I was talking to my roommate about how all data structures can be emulated through function compositions the other day so I thought I'd prove it.

One of the most versatile data structures is a map, and a map is practically a function already. Sometimes, when we talk about functions, we talk about how they map their domain to their range.

Here's a simple map as a function:

``````map = {'a': 1, 'b': 2, 'c': 3}

# Representing the map as a function f:
f('a') = 1
f('b') = 2
f('c') = 3``````

This is all pretty straightforward in mathematical notation, but obviously this isn't real code.

I'll start with Python. An empty map is pretty easy to represent as a Python function:

``empty_map = lambda _: None``

It's just a function which takes any value and returns None.

It's also pretty easy to create a one variable map as a Python function:

``simple_map = lambda x: 1 if x == 'a' else None``

But how do we go about adding variables to this map? It's easy, just add an if statement:

``new_map = lambda x: 2 if x == 'b' else simple_map(x)``

If we take `new_map('b')`, it evaluates right to 2. If we take `new_map('a')`, it evaluates `simple_map('a')`, which is just 1.

Now we can draw the rest of the owl:

``````empty_map = lambda _: None

def insert(m, k, v):
return lambda fetched_key: v if fetched_key == k else m(fetched_key)

def remove(m, k):
return lambda fetched_key: None if fetched_key == k else m(fetched_key)``````

To insert a key into an existing map function, we just add a new if statement to the recursion stack. I think it's something that's simpler to understand through code than English.

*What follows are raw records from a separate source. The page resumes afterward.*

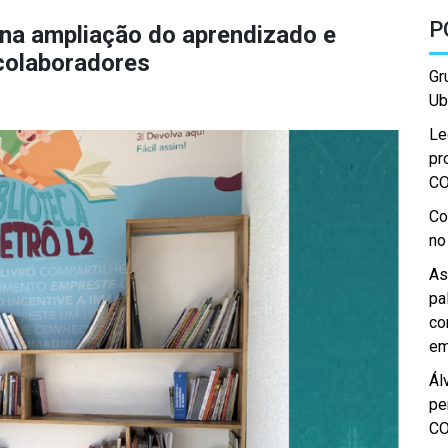
P
 na ampliação do aprendizado e
 colaboradores
Gr
Ub
Le
pr
C
Co
no
As
pa
co
em
Ál
pe
C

A diagram would probably be helpful but I'm bad at drawing.

Using this code is pretty straightforward:

``````m = empty_map
m = insert(m, 1, "a")
print(m(1)) # a

m = insert(m, 2, "b")
m = insert(m, 3, "a")
m = insert(m, 1, "c")
print(m(1), m(2), m(3)) # c b a

m = remove(m, 2)
print(m(1), m(2), m(3)) # c None a``````

If only Python had a pipe operator, this would look a lot nicer.

It's pretty easy to make a map out of just functions. I think it's evident that any other data structure can be emulated by a map, not counting the performance characteristics. Of course, performance is the one of the biggest factors in choosing a data structure (ergonomics/conceptual model is more important sometimes), otherwise we'd just write fancy interfaces over arrays. However, while this isn't directly useful, it has some cool implications.

Essentially, this is using the call stack to store data, which isn't uncommon in recursive algorithms though this is an extreme version of it. You could have an "empty" map which takes up a lot of space using this method if you just kept adding and removing the same element. This isn't completely a bad thing. It makes this map what's known as a persistent data structure; each version of the map is stored without having to deep copy the data. This is very useful in functional languages where mutation isn't possible. For example, persistence is the main advantage of Jane Street's OCaml `Base.Map` over Base.Hashtbl.

An interesting thought is that while the concept of the "call stack" is a computer science term, it also "exists" in any standard algebraic notation, we just don't call it that.

Another important implication is that use of functions can sometimes be replaced by different data structures. For example, recursive algorithms can often be optimized in languages without tail-call optimization by using a stack.